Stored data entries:
[Start of Attachment]
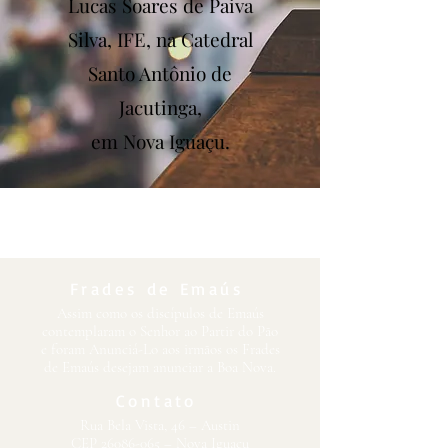
Lucas Soares de Paiva
Silva, IFE, na Catedral
Santo Antônio de
Jacutinga,
em Nova Iguaçu.
Frades de Emaús
Assim como os discípulos de Emaús
contemplaram o Senhor ao Partir do Pão
e foram Anunciá-Lo aos irmãos os Frades
de Emaús desejam anunciar a Boa Nova.
Contato
Rua Bela Vista, 46 – Austin
CEP 26086-065 – Nova Iguaçu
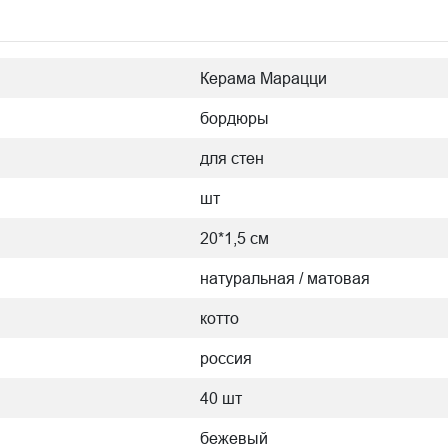
Керама Марацци
бордюры
для стен
шт
20*1,5 см
натуральная / матовая
котто
россия
40 шт
бежевый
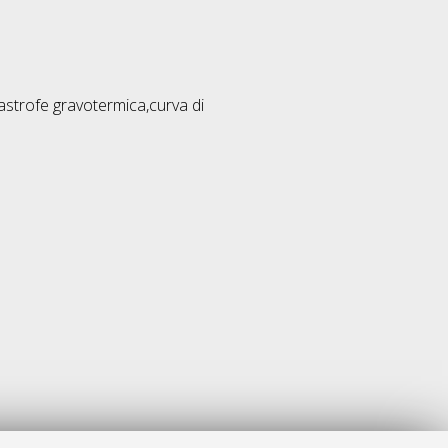
tastrofe gravotermica,curva di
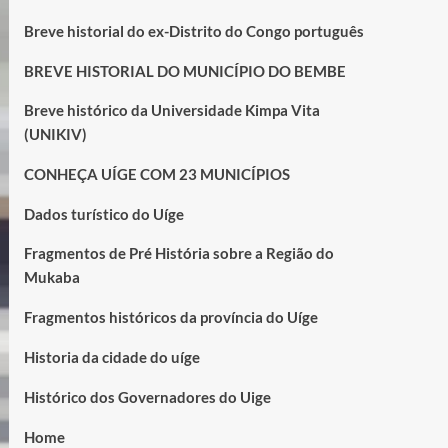
Breve historial do ex-Distrito do Congo português
BREVE HISTORIAL DO MUNICÍPIO DO BEMBE
Breve histórico da Universidade Kimpa Vita
(UNIKIV)
CONHEÇA UÍGE COM 23 MUNICÍPIOS
Dados turístico do Uíge
Fragmentos de Pré História sobre a Região do
Mukaba
Fragmentos históricos da província do Uíge
Historia da cidade do uíge
Histórico dos Governadores do Uige
Home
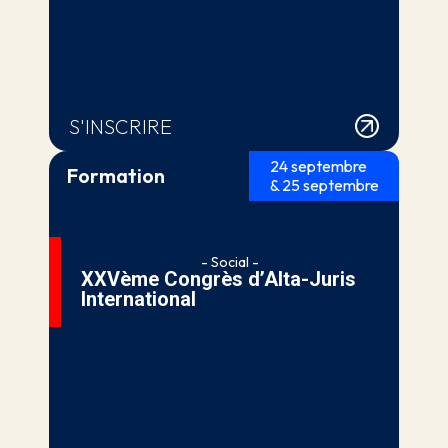
S'INSCRIRE
24 septembre
Formation
& 25 septembre
- Social -
XXVème Congrès d’Alta-Juris
International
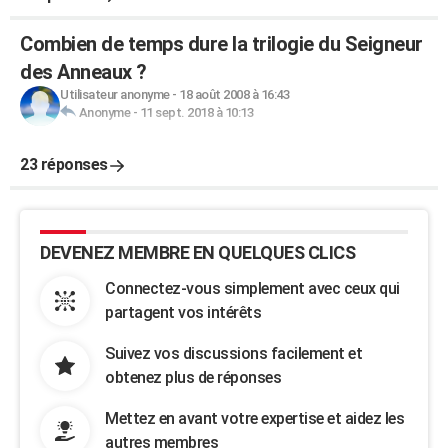
Combien de temps dure la trilogie du Seigneur
des Anneaux ?
Utilisateur anonyme
-
18 août 2008 à 16:43
Anonyme
-
11 sept. 2018 à 10:13
23 réponses
DEVENEZ MEMBRE EN QUELQUES CLICS
Connectez-vous simplement avec ceux qui
partagent vos intérêts
Suivez vos discussions facilement et
obtenez plus de réponses
Mettez en avant votre expertise et aidez les
autres membres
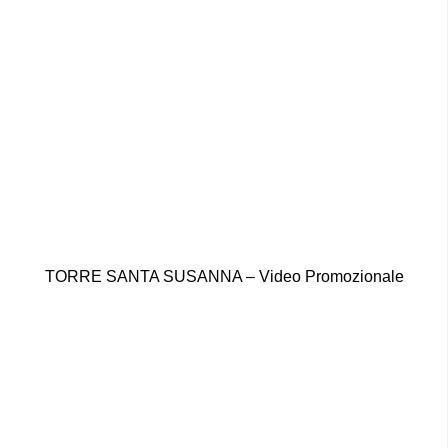
TORRE SANTA SUSANNA – Video Promozionale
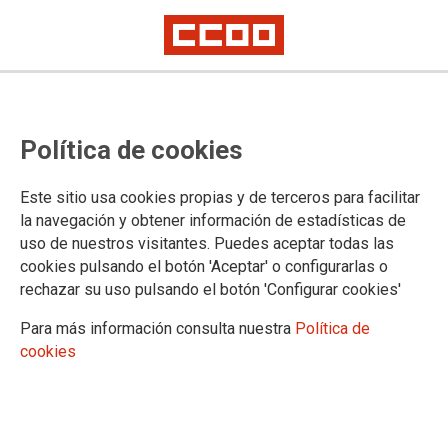
OPE 19-20-21 SCS. Resultados
Política de cookies
provisionales fase de concurso
Grupo Auxiliar de la Función
Este sitio usa cookies propias y de terceros para facilitar
Administrativa
la navegación y obtener información de estadísticas de
uso de nuestros visitantes. Puedes aceptar todas las
cookies pulsando el botón 'Aceptar' o configurarlas o
rechazar su uso pulsando el botón 'Configurar cookies'
01/12/2025.
Para más información consulta nuestra
Política de
Publicada la resolución del Tribunal
cookies
Calificador de las pruebas selectivas
para el acceso, mediante el sistema
de concurso-oposición, a plazas de
la categoría estatutaria de
Grupo
Auxiliar de la Función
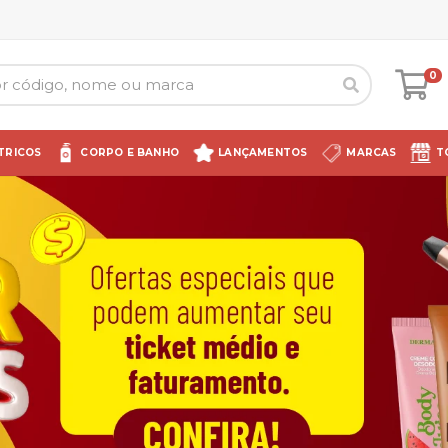
0
TRICOS
CORPO E BANHO
LANÇAMENTOS
MARCAS
T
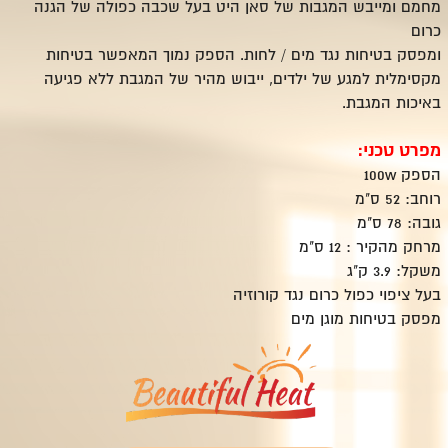
מחמם ומייבש המגבות של סאן היט בעל שכבה כפולה של הגנה
כרום
ומפסק בטיחות נגד מים / לחות. הספק נמוך המאפשר בטיחות
מקסימלית למגע של ילדים, ייבוש מהיר של המגבת ללא פגיעה
באיכות המגבת.
מפרט טכני:
הספק 100w
רוחב: 52 ס"מ
גובה: 78 ס"מ
מרחק מהקיר : 12 ס"מ
משקל: 3.9 ק"ג
בעל ציפוי כפול כרום נגד קורוזיה
מפסק בטיחות מוגן מים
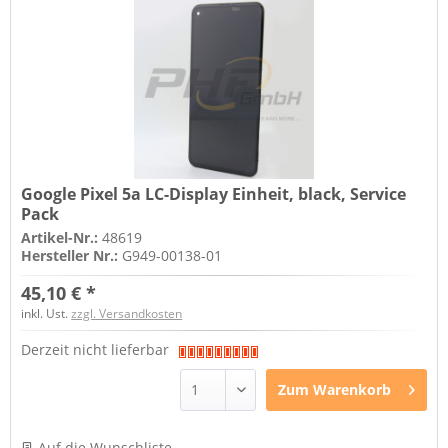
Google Pixel 5a LC-Display Einheit, black, Service
Pack
Artikel-Nr.:
48619
Hersteller Nr.:
G949-00138-01
45,10 € *
inkl. Ust.
zzgl. Versandkosten
Derzeit nicht lieferbar
Zum
Warenkorb
Auf die Wunschliste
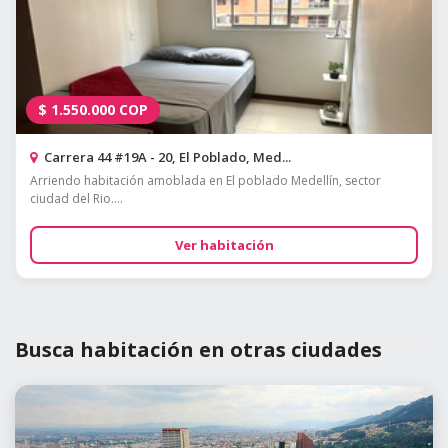
$
1.550.000
COP
Carrera 44 #19A - 20, El Poblado, Med...
Arriendo habitación amoblada en El poblado Medellín, sector
ciudad del Rio....
Ver habitación
Busca habitación en otras ciudades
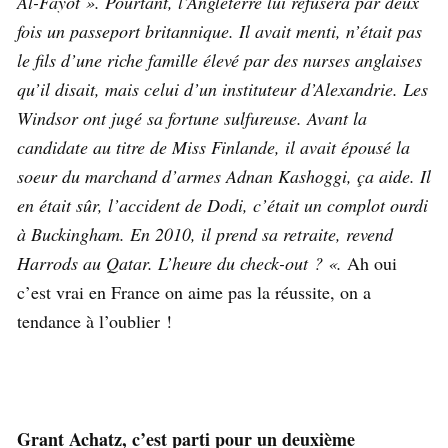
Al-Fayot ». Pourtant, l’Angleterre lui refusera par deux
fois un passeport britannique. Il avait menti, n’était pas
le fils d’une riche famille élevé par des nurses anglaises
qu’il disait, mais celui d’un instituteur d’Alexandrie. Les
Windsor ont jugé sa fortune sulfureuse. Avant la
candidate au titre de Miss Finlande, il avait épousé la
soeur du marchand d’armes Adnan Kashoggi, ça aide. Il
en était sûr, l’accident de Dodi, c’était un complot ourdi
à Buckingham. En 2010, il prend sa retraite, revend
Harrods au Qatar. L’heure du check-out ? «.
Ah oui
c’est vrai en France on aime pas la réussite, on a
tendance à l’oublier !
Grant Achatz, c’est parti pour un deuxième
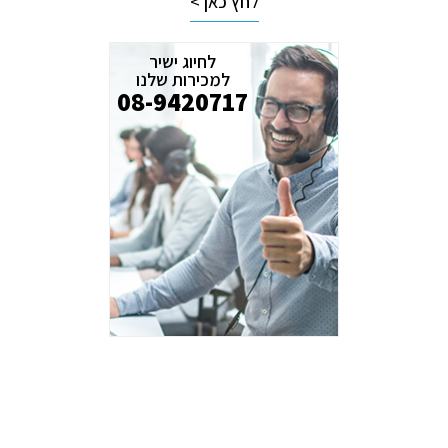
לחץ כאן >
לחיוג ישיר
למכירות שלנו
08-9420717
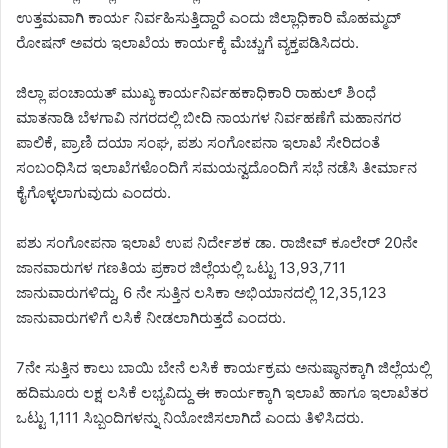
ಉತ್ತಮವಾಗಿ ಕಾರ್ಯ ನಿರ್ವಹಿಸುತ್ತಿದ್ದಾರೆ ಎಂದು ಜಿಲ್ಲಾಧಿಕಾರಿ ಮೊಹಮ್ಮದ್
ರೋಷನ್ ಅವರು ಇಲಾಖೆಯ ಕಾರ್ಯಕ್ಕೆ ಮೆಚ್ಚುಗೆ ವ್ಯಕ್ತಪಡಿಸಿದರು.
ಜಿಲ್ಲಾ ಪಂಚಾಯತ್ ಮುಖ್ಯ ಕಾರ್ಯನಿರ್ವಹಕಾಧಿಕಾರಿ ರಾಹುಲ್ ಶಿಂಧೆ
ಮಾತನಾಡಿ ಬೆಳಗಾವಿ ನಗರದಲ್ಲಿ ಬೀದಿ ನಾಯಗಳ ನಿರ್ವಹಣೆಗೆ ಮಹಾನಗರ
ಪಾಲಿಕೆ, ಪ್ರಾಣಿ ದಯಾ ಸಂಘ, ಪಶು ಸಂಗೋಪನಾ ಇಲಾಖೆ ಸೇರಿದಂತೆ
ಸಂಬಂಧಿಸಿದ ಇಲಾಖೆಗಳೊಂದಿಗೆ ಸಮಯನ್ವದೊಂದಿಗೆ ಸಭೆ ನಡೆಸಿ ತೀರ್ಮಾನ
ಕೈಗೊಳ್ಳಲಾಗುವುದು ಎಂದರು.
ಪಶು ಸಂಗೋಪನಾ ಇಲಾಖೆ ಉಪ ನಿರ್ದೇಶಕ ಡಾ. ರಾಜೀವ್ ಕೂಲೇರ್ 20ನೇ
ಜಾನವಾರುಗಳ ಗಣತಿಯ ಪ್ರಕಾರ ಜಿಲ್ಲೆಯಲ್ಲಿ ಒಟ್ಟು 13,93,711
ಜಾನುವಾರುಗಳಿದ್ದು, 6 ನೇ ಸುತ್ತಿನ ಲಸಿಕಾ ಅಭಿಯಾನದಲ್ಲಿ 12,35,123
ಜಾನುವಾರುಗಳಿಗೆ ಲಸಿಕೆ ನೀಡಲಾಗಿರುತ್ತದೆ ಎಂದರು.
7ನೇ ಸುತ್ತಿನ ಕಾಲು ಬಾಯಿ ಬೇನೆ ಲಸಿಕೆ ಕಾರ್ಯಕ್ರಮ ಅನುಷ್ಠಾನಕ್ಕಾಗಿ ಜಿಲ್ಲೆಯಲ್ಲಿ
ಹದಿಮೂರು ಲಕ್ಷ ಲಸಿಕೆ ಲಭ್ಯವಿದ್ದು ಈ ಕಾರ್ಯಕ್ಕಾಗಿ ಇಲಾಖೆ ಹಾಗೂ ಇಲಾಖೆತರ
ಒಟ್ಟು 1,111 ಸಿಬ್ಬಂದಿಗಳನ್ನು ನಿಯೋಜಿಸಲಾಗಿದೆ ಎಂದು ತಿಳಿಸಿದರು.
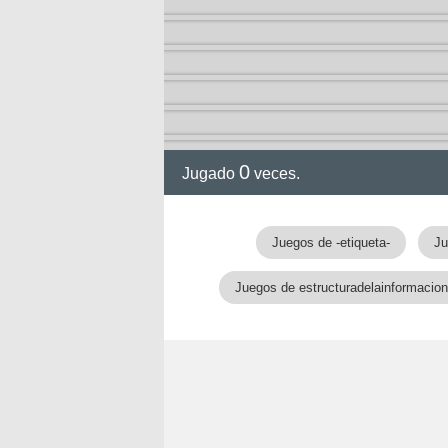
0
Jugado
veces.
Juegos de -etiqueta-
Ju
Juegos de estructuradelainformacion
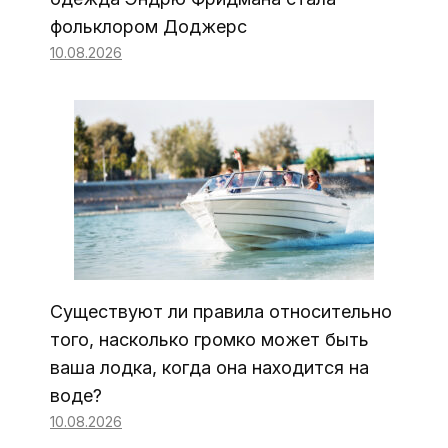
фольклором Доджерс
10.08.2026
Существуют ли правила относительно
того, насколько громко может быть
ваша лодка, когда она находится на
воде?
10.08.2026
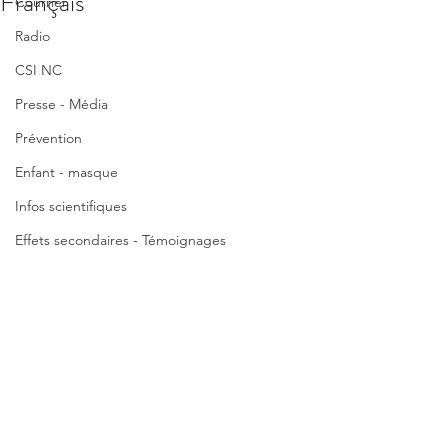
Français
Courrier
Radio
CSI NC
Presse - Média
Prévention
Enfant - masque
Infos scientifiques
Effets secondaires - Témoignages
[End of Attachment]
Exercise description: Could you find every line in the records above that contains the word "Iguaçu" and copy it?

Task output:
em Nova Iguaçu.
CEP 26086-065 – Nova Iguaçu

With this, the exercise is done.